I swallow, refusing to think about those last couple of hours with my mother, the spread of red, the sunshine, the hammer.

“She was pregnant. At least that’s what my grandmother said after the autopsy came back. That vindictive old lady died, thinking that my dad found out about the pregnancy and that’s what started the fight. She always defended him. Always blamed Liana.”

Tears, ones very similar to the ones she cried when I fucked her, slide down her cheeks. She doesn’t bother to swipe them away. She remains confident even in her pain.

“I never told her the truth. She wouldn’t have believed me. I don’t imagine there are many that would believe that my father was the one to get her pregnant, that they fought because she wanted an abortion and he refused. No one would believe that he’d been hurting her for years. How could they?” she asks, looking in my direction. “I hid her diary before the cops got there.”

I don’t respond to her. I don’t climb off the bed and wrap my arms around her. I don’t promise her that things will get better. I’m a man of my own experiences, and I know time doesn’t do shit to rid you of the fucking demons. Getting control of them is about hard work and dedication, about growing bitter and cold rather than feeding on them until they no longer have the power to hurt you.

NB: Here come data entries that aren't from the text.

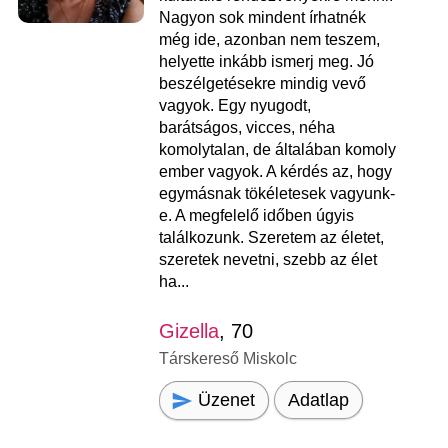
Nagyon sok mindent írhatnék
még ide, azonban nem teszem,
helyette inkább ismerj meg. Jó
beszélgetésekre mindig vevő
vagyok. Egy nyugodt,
barátságos, vicces, néha
komolytalan, de általában komoly
ember vagyok. A kérdés az, hogy
egymásnak tökéletesek vagyunk-
e. A megfelelő időben úgyis
találkozunk. Szeretem az életet,
szeretek nevetni, szebb az élet
ha...
Gizella
, 70
Társkereső Miskolc
Üzenet
Adatlap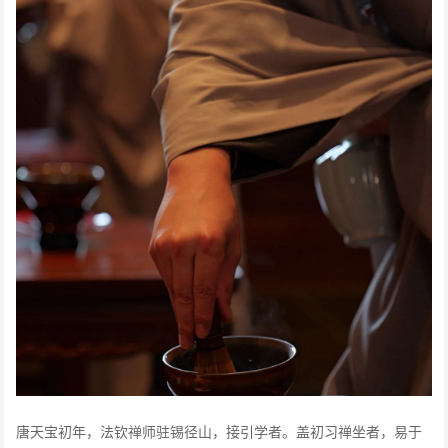
唐天宝初年，法钦禅师驻锡径山，接引学者。盖初习禅坐者，易于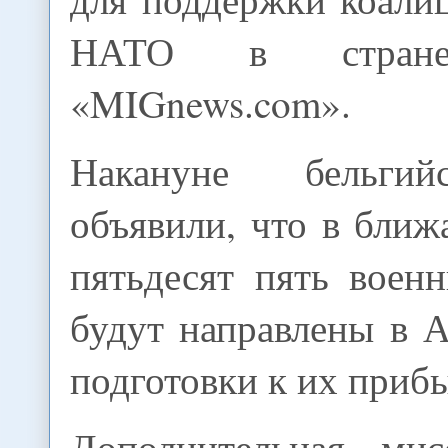
НАТО в стране
«MIGnews.com».
Накануне бельгий
объявили, что в бли
пятьдесят пять воен
будут направлены в 
подготовки к их приб
Дополнительная мис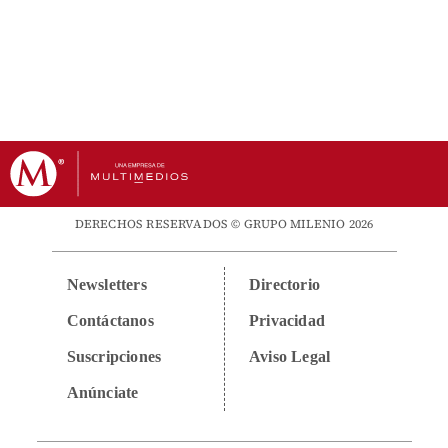
DERECHOS RESERVADOS © GRUPO MILENIO 2026
Newsletters
Directorio
Contáctanos
Privacidad
Suscripciones
Aviso Legal
Anúnciate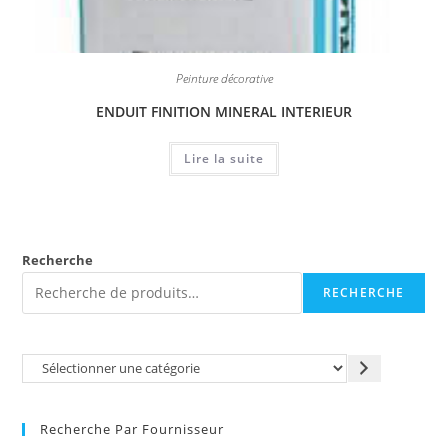
Peinture décorative
ENDUIT FINITION MINERAL INTERIEUR
Lire la suite
Recherche
RECHERCHE
Recherche Par Fournisseur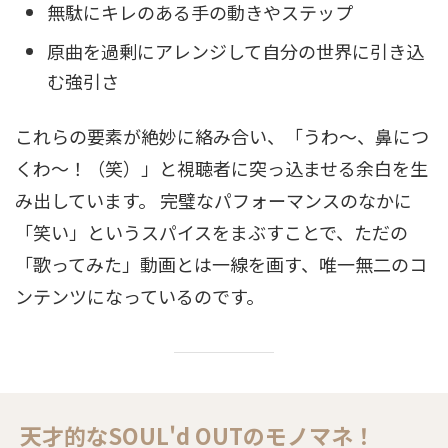
無駄にキレのある手の動きやステップ
原曲を過剰にアレンジして自分の世界に引き込
む強引さ
これらの要素が絶妙に絡み合い、「うわ〜、鼻につ
くわ〜！（笑）」と視聴者に突っ込ませる余白を生
み出しています。 完璧なパフォーマンスのなかに
「笑い」というスパイスをまぶすことで、ただの
「歌ってみた」動画とは一線を画す、唯一無二のコ
ンテンツになっているのです。
天才的なSOUL'd OUTのモノマネ！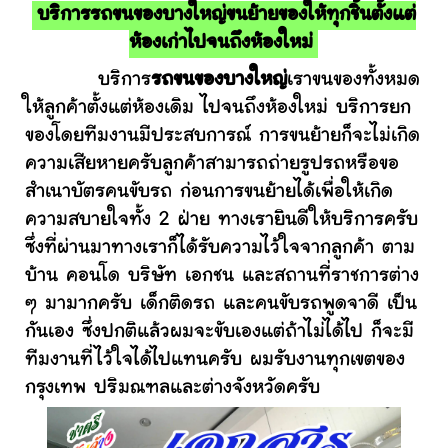
บริการรถขนของบางใหญ่ขนย้ายของให้ทุกชิ้นตั้งแต่
ห้องเก่าไปจนถึงห้องใหม่
บริการ
รถขนของบางใหญ่
เราขนของทั้งหมด
ให้ลูกค้าตั้งแต่ห้องเดิม ไปจนถึงห้องใหม่ บริการยก
ของโดยทีมงานมีประสบการณ์ การขนย้ายก็จะไม่เกิด
ความเสียหายครับลูกค้าสามารถถ่ายรูปรถหรือขอ
สำเนาบัตรคนขับรถ ก่อนการขนย้ายได้เพื่อให้เกิด
ความสบายใจทั้ง 2 ฝ่าย ทางเรายินดีให้บริการครับ
ซึ่งที่ผ่านมาทางเราก็ได้รับความไว้ใจจากลูกค้า ตาม
บ้าน คอนโด บริษัท เอกชน และสถานที่ราชการต่าง
ๆ มามากครับ เด็กติดรถ และคนขับรถพูดจาดี เป็น
กันเอง ซึ่งปกติแล้วผมจะขับเองแต่ถ้าไม่ได้ไป ก็จะมี
ทีมงานที่ไว้ใจได้ไปแทนครับ ผมรับงานทุกเขตของ
กรุงเทพ ปริมณฑลและต่างจังหวัดครับ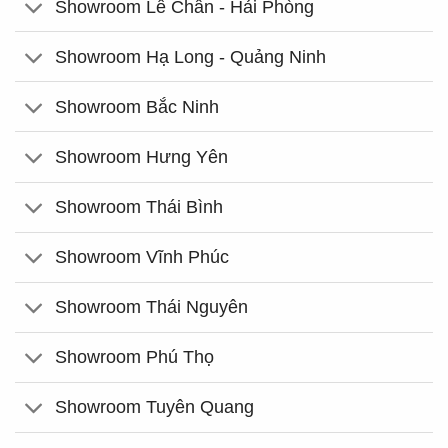
Showroom Lê Chân - Hải Phòng
Showroom Hạ Long - Quảng Ninh
Showroom Bắc Ninh
Showroom Hưng Yên
Showroom Thái Bình
Showroom Vĩnh Phúc
Showroom Thái Nguyên
Showroom Phú Thọ
Showroom Tuyên Quang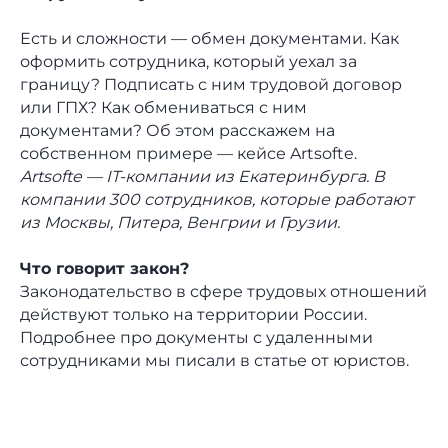
Есть и сложности — обмен документами. Как
оформить сотрудника, который уехал за
границу? Подписать с ним трудовой договор
или ГПХ? Как обмениваться с ним
документами? Об этом расскажем на
собственном примере — кейсе Artsofte.
Artsofte — IT-компании из Екатеринбурга. В
компании 300 сотрудников, которые работают
из Москвы, Питера, Венгрии и Грузии.
Что говорит закон?
Законодательство в сфере трудовых отношений
действуют только на территории России.
Подробнее про документы с удаленными
сотрудниками мы писали в статье от юристов.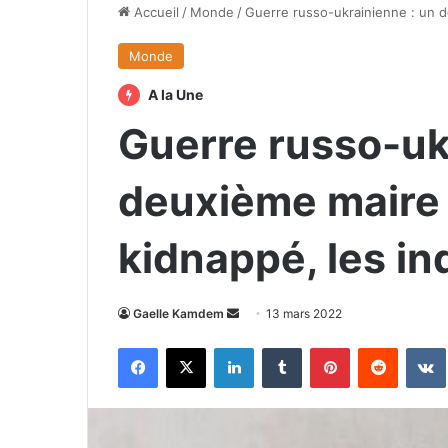
Accueil
/
Monde
/
Guerre russo-ukrainienne : un d
Monde
A la Une
Guerre russo-uk
deuxième maire 
kidnappé, les i
Envoyer
Gaelle Kamdem
13 mars 2022
un
Facebook
X
Linkedin
Tumblr
Pinterest
Reddit
courriel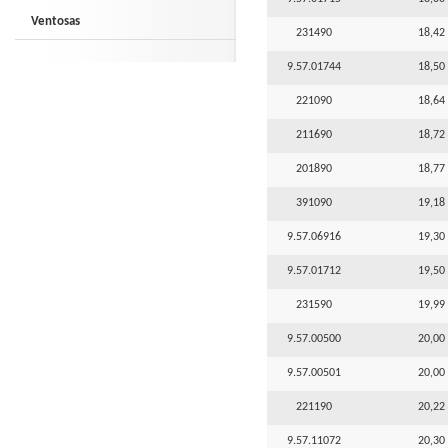
Ventosas
231490
18,42 
9.57.01744
18,50 
221090
18,64 
211690
18,72 
201890
18,77 
391090
19,18 
9.57.06916
19,30 
9.57.01712
19,50 
231590
19,99 
9.57.00500
20,00 
9.57.00501
20,00 
221190
20,22 
9.57.11072
20,30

The monsters are ravenous, hungrier than you can ever satisfy.

I get the feeling that Lauren is very much aware of this, though.

“Years,” she says, her eyes dropping to the liquid in her cup. “He was hurting her for years. I knew he was a violent man. I didn’t always escape his wrath, but he never came to me for that. She was his pick. I didn’t know until after I read her diary that he used that against her. It’s how he controlled her. She took everything he forced on her to protect me. I fucking failed her.”

She takes a deep shuddering breath before continuing.

“The day they argued, I was terrified. I’d never seen her stand up to him that way. He grabbed her by the hair while she was facing him, and from nowhere, she pulled a knife. I think she stabbed him four times before he let go of her hair. I could see the shock in his eyes as she stepped away from him.

“I thought we were finally free. We could run away and start a better life. I didn’t think anything of it when she said she was going to shower, that she’d take care of him after she was done. She was covered in blood, and even at my young age, I thought it was weird. There was no way we’d be able to hide his body without getting more blood on us, but I just nodded, my eyes locked on my father as he bled out on the floor.”

She shakes her head as if she’s trying to throw away the memories, and I hate that I can sympathize with her and what she experienced.

“Her shower took so long, I went to get her. The longer the blood was on the carpet, the harder it would be to clean, but she wasn’t showering. The water that was flowing under the door was tinged pink, and at the time, I thought dang, she had more blood on her than I realized.”